BEGIN DATA EXCERPTS
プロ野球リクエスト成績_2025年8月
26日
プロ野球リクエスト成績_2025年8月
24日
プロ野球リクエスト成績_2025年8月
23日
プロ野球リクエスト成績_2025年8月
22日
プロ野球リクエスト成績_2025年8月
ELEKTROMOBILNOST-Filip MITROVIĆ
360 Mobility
END DATA EXCERPTS
BEGIN DATA EXCERPTS
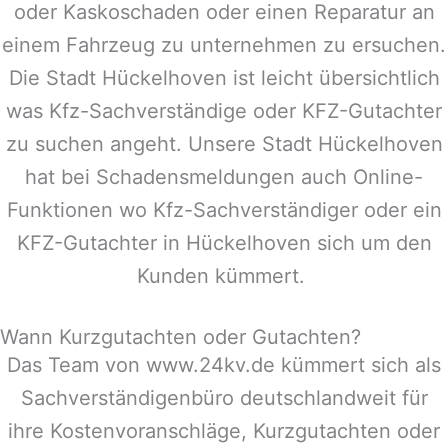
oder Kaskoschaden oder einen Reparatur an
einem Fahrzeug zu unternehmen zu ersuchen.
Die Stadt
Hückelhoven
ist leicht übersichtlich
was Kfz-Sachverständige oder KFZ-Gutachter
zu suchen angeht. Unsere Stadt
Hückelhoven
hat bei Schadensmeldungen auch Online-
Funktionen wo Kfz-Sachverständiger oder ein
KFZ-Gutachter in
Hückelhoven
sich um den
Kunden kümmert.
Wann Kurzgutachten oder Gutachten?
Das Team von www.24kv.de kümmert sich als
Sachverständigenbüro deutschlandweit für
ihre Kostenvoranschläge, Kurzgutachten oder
END DATA EXCERPTS
BEGIN DATA EXCERPTS
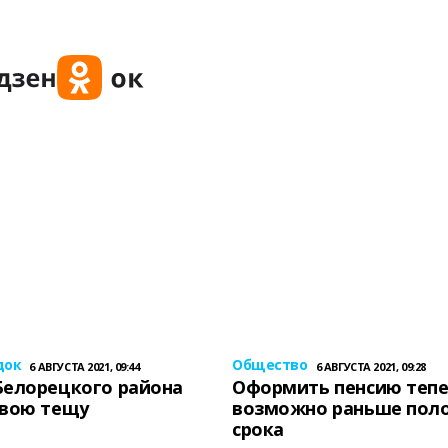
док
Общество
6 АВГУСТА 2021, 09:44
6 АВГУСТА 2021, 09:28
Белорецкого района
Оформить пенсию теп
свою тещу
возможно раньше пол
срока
END DATA EXCERPTS
### WHAT YOU WILL DO
Please filter the entries for the word "kümmert" and copy the lines that have it.

### EXERCISE RESPONSE
Kunden kümmert.
Das Team von www.24kv.de kümmert sich als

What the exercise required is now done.